Supporting information
S1 Fig. Visualization of CTA1-(S14P5)4-DD (A) and CTA1(S21P2)4-DD (B) proteins using specific antibodies in immunoblot assays. Proteins were analyzed as either soluble fractions or total proteins within bacterial cells. Cultures were grown at 37°C or 18°C, incubated for 3 or 6 hours, and induced with IPTG at early log-phase (OD600 of 0.1) or mid-log-phase (OD600 of 0.4). Note that the samples for the soluble fractions were derived from four times more bacterial cells than those for total protein.
S2 Fig. Purification of CTA1-(S14P5)4-DD and CTA1-(S21P2)4-DD, each from 150 mL cultures. Bacterial cell lysates were prepared in PBS containing 0.1% Nonidet P40 and subjected to NiNTA column chromatography. Proteins adsorbed by the column were eluted with either 0.5 M imidazole (A, C) or 0.5 M imidazole containing 0.1% Nonidet P40.
Lane 1: Proteins from 50 µL culture after induction
Lane 2: Proteins from the supernatant of cell lysate from 125 µL culture
Lane 3: Eluate from the NiNTA column derived from 500 µL culture
Lane 4: Dialyzed and concentrated eluate from 2 mL culture.
S1 Table. Percentage of Soluble Protein Recombinants at Different Incubation Temperatures, Durations of Incubation, and Growth Stages of IPTG Induction.

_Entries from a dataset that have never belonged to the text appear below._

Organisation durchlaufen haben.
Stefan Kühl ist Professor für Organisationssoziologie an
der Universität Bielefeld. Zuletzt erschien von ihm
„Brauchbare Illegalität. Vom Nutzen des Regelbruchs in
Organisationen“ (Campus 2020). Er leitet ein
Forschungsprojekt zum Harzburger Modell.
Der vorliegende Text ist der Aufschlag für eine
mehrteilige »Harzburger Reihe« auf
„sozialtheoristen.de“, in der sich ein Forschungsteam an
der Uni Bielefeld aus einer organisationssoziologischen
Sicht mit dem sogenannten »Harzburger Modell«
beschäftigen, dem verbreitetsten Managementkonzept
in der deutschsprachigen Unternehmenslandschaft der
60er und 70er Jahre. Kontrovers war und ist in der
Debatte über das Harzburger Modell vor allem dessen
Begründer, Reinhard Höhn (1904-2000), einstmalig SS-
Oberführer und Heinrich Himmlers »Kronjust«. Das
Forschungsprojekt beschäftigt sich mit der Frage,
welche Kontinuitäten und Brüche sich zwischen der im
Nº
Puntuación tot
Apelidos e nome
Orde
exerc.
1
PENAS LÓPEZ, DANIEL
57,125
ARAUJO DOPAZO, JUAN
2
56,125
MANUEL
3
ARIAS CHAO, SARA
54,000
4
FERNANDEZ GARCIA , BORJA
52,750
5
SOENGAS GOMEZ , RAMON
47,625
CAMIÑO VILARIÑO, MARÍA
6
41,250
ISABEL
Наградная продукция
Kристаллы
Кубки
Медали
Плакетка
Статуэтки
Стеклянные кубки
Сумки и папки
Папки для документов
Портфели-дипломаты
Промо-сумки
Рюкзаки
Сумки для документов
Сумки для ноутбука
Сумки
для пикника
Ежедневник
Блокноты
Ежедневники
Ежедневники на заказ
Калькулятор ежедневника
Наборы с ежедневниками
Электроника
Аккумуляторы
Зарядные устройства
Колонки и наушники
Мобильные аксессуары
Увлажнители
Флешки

S2 Table. Production of Soluble CTA1-(S14P5)4-DD, as indicated by at Different Cultivation Temperatures, Incubation Times, and Growth Stages of Induction
S3 Table. Production of Soluble CTA1-(S21P2)4-DD, as indicated by at Different Cultivation Temperatures, Incubation Times, and Growth Stages of Induction
Acknowledgments
The authors would like to express their sincere gratitude to Dr. Fx. Sudirman, Director of Biotis Pharmaceuticals Indonesia, for his invaluable support in the publication of this study.